I'll have another poke at it and see if it works.
Cheers for your help

That's kinda the way this all ended up.

Rather than setting up my NAS Network Interface to use a VPN (which interferes with port forwarding and is overkill) I was doing a funky thing with docker and gluetun as a dedicated VPN container (macvlan IP) and attached a series of other containers to it using --network=container:gluetun
They all shared the same IP/subnet with individual ports being the separator, but it meant that other containers running on host/bridge like the monitoring container couldn't access that macvlan subnet.

In the end I moved gluetun to the host and it still works fine as before 🤦‍♂️

Thanks for your help and inspiration.
It was useful to see I was on the right path, but simplifying the topology did the trick 👌

Did you try to run both on the same host?

If that's the case then both containers wont see each other.

A child interface cannot communicate with its parent interface

https://blog.oddbit.com/post/2018-03-12-using-docker-macvlan-networks/

I was looking for exactly that blog post and then when I found it I realised you'd already posted it!
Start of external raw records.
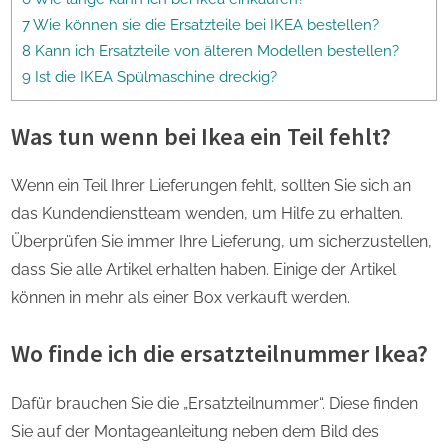
7 Wie können sie die Ersatzteile bei IKEA bestellen?
8 Kann ich Ersatzteile von älteren Modellen bestellen?
9 Ist die IKEA Spülmaschine dreckig?
Was tun wenn bei Ikea ein Teil fehlt?
Wenn ein Teil Ihrer Lieferungen fehlt, sollten Sie sich an
das Kundendienstteam wenden, um Hilfe zu erhalten.
Überprüfen Sie immer Ihre Lieferung, um sicherzustellen,
dass Sie alle Artikel erhalten haben. Einige der Artikel
können in mehr als einer Box verkauft werden.
Wo finde ich die ersatzteilnummer Ikea?
Dafür brauchen Sie die „Ersatzteilnummer“. Diese finden
Sie auf der Montageanleitung neben dem Bild des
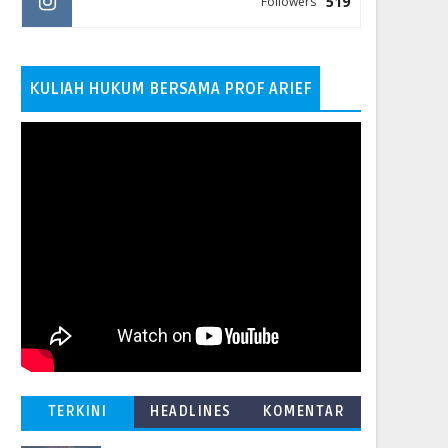
519
Followers
KULIAH HUKUM BERSAMA PROF ARIEF
TERKINI
HEADLINES
KOMENTAR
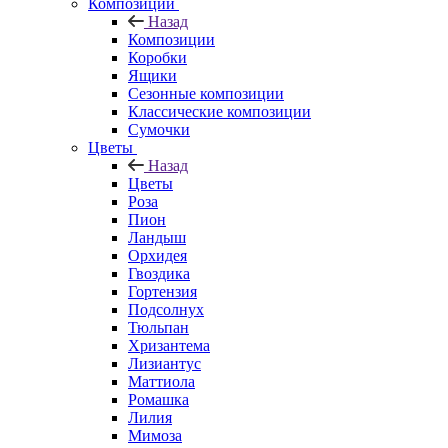
Композиции
Назад
Композиции
Коробки
Ящики
Сезонные композиции
Классические композиции
Сумочки
Цветы
Назад
Цветы
Роза
Пион
Ландыш
Орхидея
Гвоздика
Гортензия
Подсолнух
Тюльпан
Хризантема
Лизиантус
Маттиола
Ромашка
Лилия
Мимоза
Covers the use of a shim to allow access between a macvlan container and the host

It's not a subnet issue, and the shim technique works whether the host and container are on the same or different subnets

I've used it a couple of times, all of my docker containers (there are 14 of them currently) use macvlan and are spread across three subnets. A couple do need to access the host or vice-versa and this technique works well.